Original illustration by Anne Le Guern

The bloodletting began, in its way, one thinly cold and sunny morning last spring, at the HmongTown Marketplace in the Frogtown section of Saint Paul, Minnesota. There are more than sixty-six thousand Hmong people in the Twin Cities area, the largest such population in the country. Most are members or descendants of a refugee wave from Southeast Asia that reached the state starting in 1975, with the end of the Vietnam War. Frogtown is also the largest Asian American neighborhood in Minneapolis–Saint Paul.

I had lived in Vietnam in the mid-1990s, and I have traveled widely in the region. What struck me as I walked around HmongTown with my brother, Jason, a chef who lives in Saint Paul, was how well it managed to reproduce the sweep, bustle, and claustrophobia of a central market in a Southeast Asian city. The weather was different, obviously, and the traffic to get here more subdued, which was probably to the good in America’s litigious society. But I was transported.

HmongTown had many things my former in-laws, who were Vietnamese American refugees, would have liked — water spinach or bitter melon in season, rambutan or longan when it was not. While we were married, my first wife and I had lived next door to her parents and her oldest sister’s family in Brooklyn, New York, in a tight-knit, three-generation extended household. Her mother cooked big Vietnamese dinners for us most Sundays, and although she shopped for food in New York’s different Chinatowns, the ingredients were often not as tailored to Southeast Asian tastes as HmongTown. I think she would have liked it, but maybe only for the ingredients. That special “sense of place” I felt might have hit her differently; she had not been back to Vietnam since fleeing by boat in the 1980s.
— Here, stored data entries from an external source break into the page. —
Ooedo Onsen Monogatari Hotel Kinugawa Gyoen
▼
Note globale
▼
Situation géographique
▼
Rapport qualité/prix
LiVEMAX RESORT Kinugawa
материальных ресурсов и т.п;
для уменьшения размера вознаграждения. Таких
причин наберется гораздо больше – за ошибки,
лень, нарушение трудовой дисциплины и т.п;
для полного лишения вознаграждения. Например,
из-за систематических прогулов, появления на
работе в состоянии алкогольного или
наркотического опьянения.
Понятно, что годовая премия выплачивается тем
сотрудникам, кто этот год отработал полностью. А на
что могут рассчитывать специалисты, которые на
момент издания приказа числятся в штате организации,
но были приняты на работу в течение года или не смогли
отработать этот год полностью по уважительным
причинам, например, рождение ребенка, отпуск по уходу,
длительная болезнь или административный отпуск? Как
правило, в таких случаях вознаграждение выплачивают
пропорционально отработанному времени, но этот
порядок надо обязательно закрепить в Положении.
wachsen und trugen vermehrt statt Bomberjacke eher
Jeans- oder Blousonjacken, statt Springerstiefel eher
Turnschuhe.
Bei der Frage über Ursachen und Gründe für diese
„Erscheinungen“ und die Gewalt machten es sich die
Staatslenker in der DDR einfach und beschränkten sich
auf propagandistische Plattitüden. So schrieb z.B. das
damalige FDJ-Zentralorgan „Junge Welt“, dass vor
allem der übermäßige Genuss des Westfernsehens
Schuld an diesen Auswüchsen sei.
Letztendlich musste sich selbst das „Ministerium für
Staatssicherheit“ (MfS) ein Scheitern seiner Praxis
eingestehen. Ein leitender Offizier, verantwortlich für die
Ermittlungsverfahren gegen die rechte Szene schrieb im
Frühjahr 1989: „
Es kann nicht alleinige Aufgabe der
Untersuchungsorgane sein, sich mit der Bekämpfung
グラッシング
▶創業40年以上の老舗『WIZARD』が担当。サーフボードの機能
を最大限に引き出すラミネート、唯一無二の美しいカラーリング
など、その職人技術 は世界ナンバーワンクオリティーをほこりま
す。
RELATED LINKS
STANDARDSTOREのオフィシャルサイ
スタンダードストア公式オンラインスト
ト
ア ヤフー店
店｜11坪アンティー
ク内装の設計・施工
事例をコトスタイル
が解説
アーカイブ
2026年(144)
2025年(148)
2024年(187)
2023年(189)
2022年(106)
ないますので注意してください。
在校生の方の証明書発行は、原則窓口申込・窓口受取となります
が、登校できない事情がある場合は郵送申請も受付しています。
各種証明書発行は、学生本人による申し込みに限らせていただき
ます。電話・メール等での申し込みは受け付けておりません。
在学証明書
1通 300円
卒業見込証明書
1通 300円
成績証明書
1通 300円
Jason had taken me to HmongTown to buy ingredients for a project I was undertaking: cooking a traditional and authentic Hainanese chicken rice. Our plan was to use the freshest poultry available, and it was hard to get fresher than breathing. We would choose from a stand in the parking lot with about fifty brown-feathered chickens huddled together in small wire cages.

This classic meal of poached chicken with rice that has been cooked in its liquid, served with three pungent sauces, had become my pandemic dining obsession. It might seem like a small thing, but the grind of pandemic life back in Brooklyn had heightened the importance of cooking to me. I had lost my job, which left me alone in charge of online school, the dog, and feeding my wife and three children. Remote education was a bust, and while the dog and I are tighter than ever, food became a lifeline, a way to tamp down the chest-seizing, sky-falling sensation that threatened each day to overcome me.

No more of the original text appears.